GitHub configuration

  • Define repository settings in .github/settings.yml so that they can be managed and tracked via pull requests, see Fabric example.
  • Consider using a CODEOWNERS file to specify write permission per directory
    • See Fabric example with additional /docs maintainers.
    • Add a link from CODEOWNERS to MAINTAINERS.md scope field so that users can find domain area contacts
  • Consider using a .github/PULL_REQUEST_TEMPLATE.md and .github/ISSUE_TEMPLATE
  • Define Branch protection rules. Recommended configuration:
    • Check Require a pull request before merging
    • Check Require approvals
    • Check Dismiss stale pull request approvals when new commits are pushed
    • Check Require review from Code Owners to enforce CODEOWNERS file.

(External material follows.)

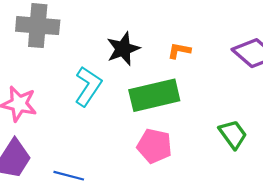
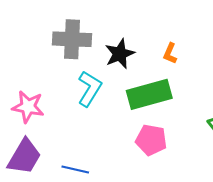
gray cross: (38, 26) -> (72, 39), moved
orange L-shape: (179, 51) -> (170, 53), turned -75

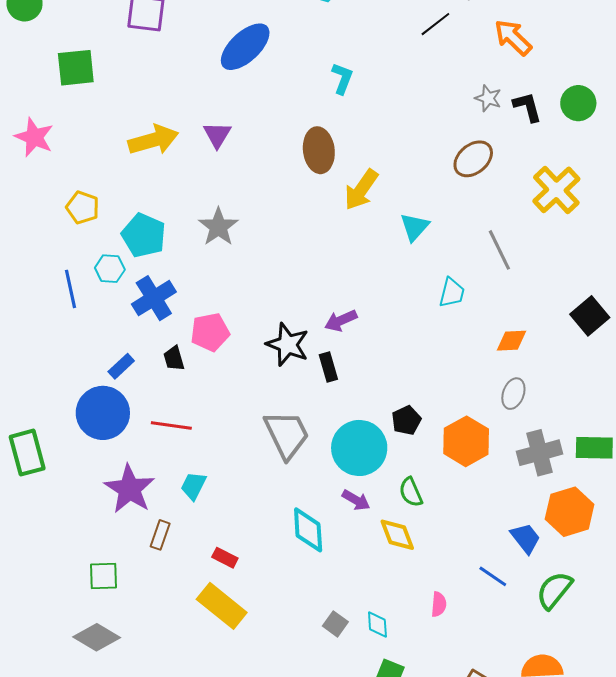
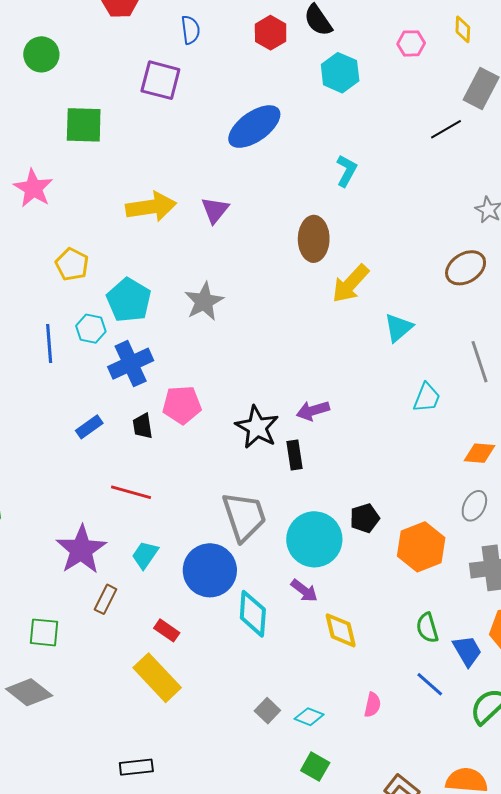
blue circle: (103, 413) -> (210, 570), moved
green semicircle: (411, 492) -> (427, 628), moved
cyan diamond: (377, 624) -> (309, 717), turned -72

    • Check Require status checks to pass before merging
    • Uncheck Require branches to be up to date before merging to limit CI runs
    • Check Restrict who can push to matching branches
    • The remainder can remain unchecked unless there is a specific need
  • Use Reusable github actions to reduce the number of top-level checks

GitHub workflow

  • Although there are often multiple paths to achieve an outcome in git and GitHub, there is value in defining a suggested path for contributors, both for the benefit of new GitHub users, and for the sake of project consistency.

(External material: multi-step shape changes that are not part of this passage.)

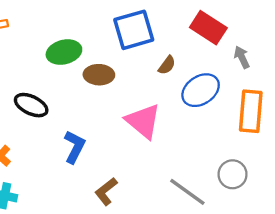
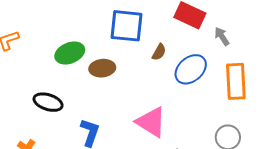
blue square: (134, 30) -> (127, 26), turned 30
pink triangle: (143, 121) -> (151, 122), moved

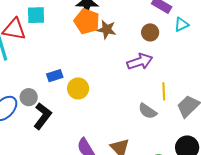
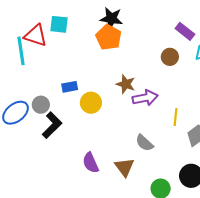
brown star: (107, 30) -> (126, 84), moved
purple arrow: (140, 62) -> (145, 98), moved
gray semicircle: (148, 111) -> (144, 143), moved

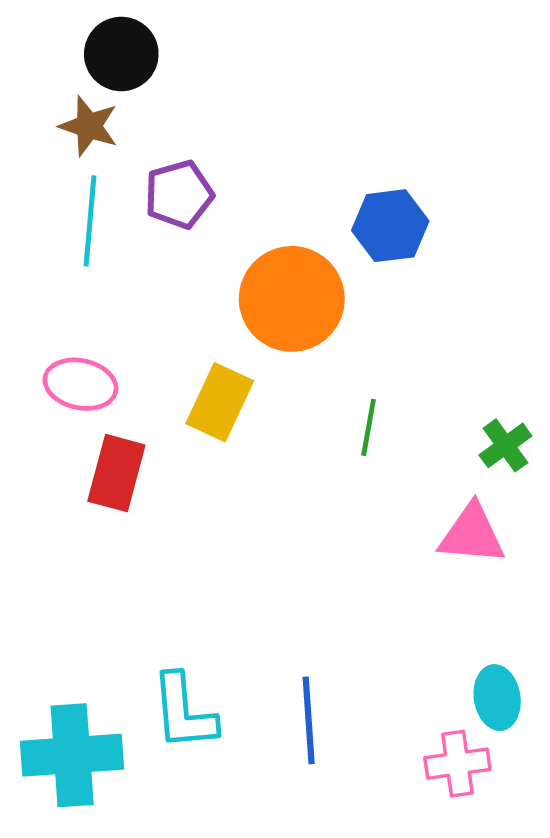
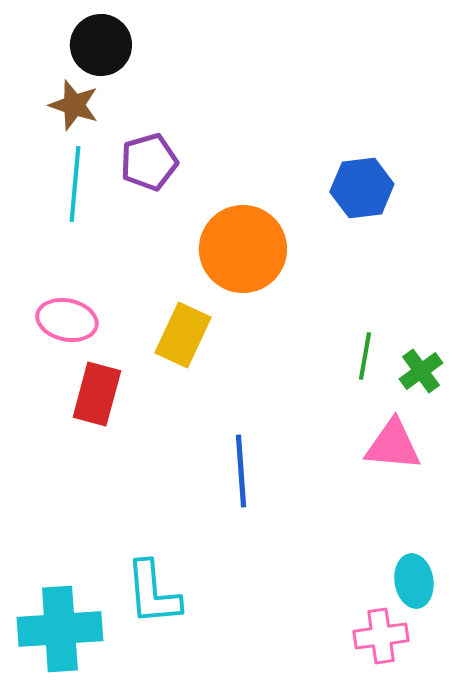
blue hexagon: (390, 226) -> (362, 188), moved
green line: (369, 427) -> (365, 356), moved
blue line: (309, 720) -> (241, 471), moved

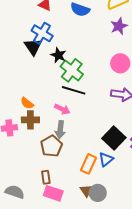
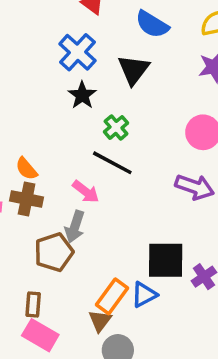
black triangle: (33, 47) -> (134, 70), moved
black star: (58, 55) -> (82, 95), moved
green cross: (72, 70) -> (116, 127), size x0.6
black square: (114, 138) -> (166, 260), turned 35
brown triangle: (86, 191) -> (100, 321), moved

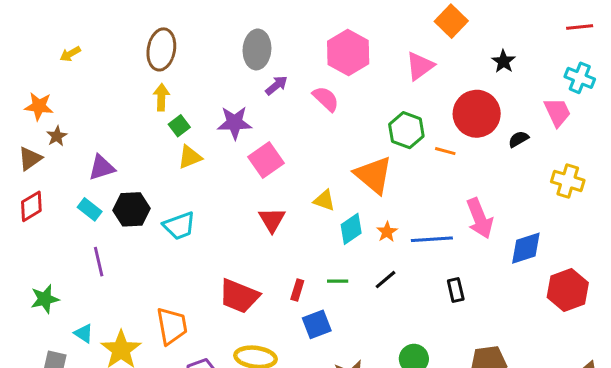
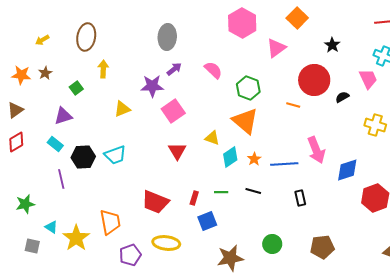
brown ellipse: (161, 49) -> (86, 37), moved
pink hexagon: (348, 52) -> (242, 23), moved
purple arrow: (276, 85) -> (174, 69), moved
green square: (179, 126) -> (76, 88), moved
green hexagon: (406, 130) -> (248, 88), moved
brown star: (57, 136) -> (45, 73), moved
black hexagon: (131, 209) -> (83, 157), moved
black line: (385, 280) -> (253, 191), turned 56

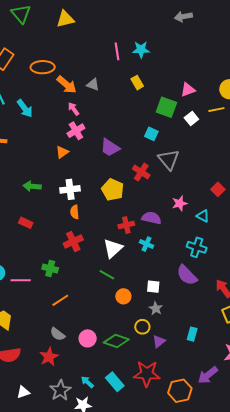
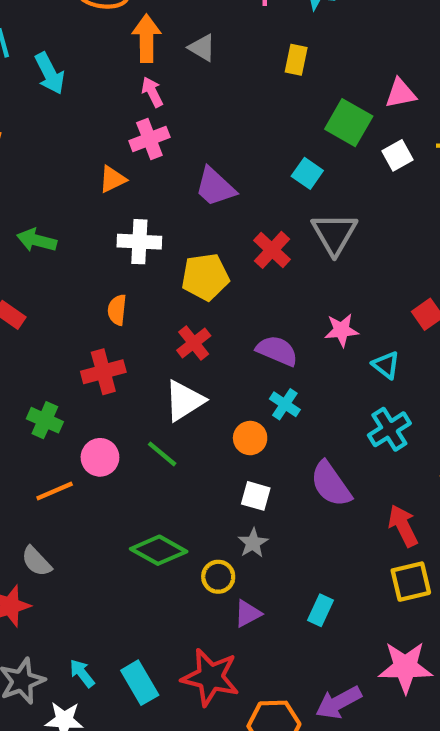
yellow rectangle: (137, 83) -> (296, 60), turned 32
orange arrow: (67, 85) -> (147, 38), turned -140
white cross: (70, 189) -> (139, 242), moved
yellow pentagon: (113, 190) -> (205, 277), turned 30
red cross: (126, 225) -> (194, 343), moved, turned -35
cyan cross: (147, 244) -> (285, 404), moved
cyan cross: (197, 247) -> (389, 429), moved, turned 30
orange circle: (123, 296) -> (250, 438), moved
pink circle: (88, 338) -> (100, 457), moved
green diamond: (116, 341) -> (159, 550), moved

    • See the LFDT GitHub Contribution Guide for detailed guidance on forking, branching, remotes, creating pull requests, updating pull requests, and cherry picking
  • Rebase merging is preferred over Merge commits and Squash merging to keep commit history and PR description clean (assuming contributors squash/amend their own pull requests)
  • Nice to haves (consult the GitHub Best Practices documentation for details)
    • Try to have all the commits signed on your default branch. This is hard to do in practice, but could come in handy later.
    • Try to reduce the load on the CI by preserving the commit hashes post-merge (e.g. the commit hash on the main branch matches the commit hash from the pull request branch)
      • This makes it so that some CI tasks can be skipped on the main branch, thus reducing the load on the CI.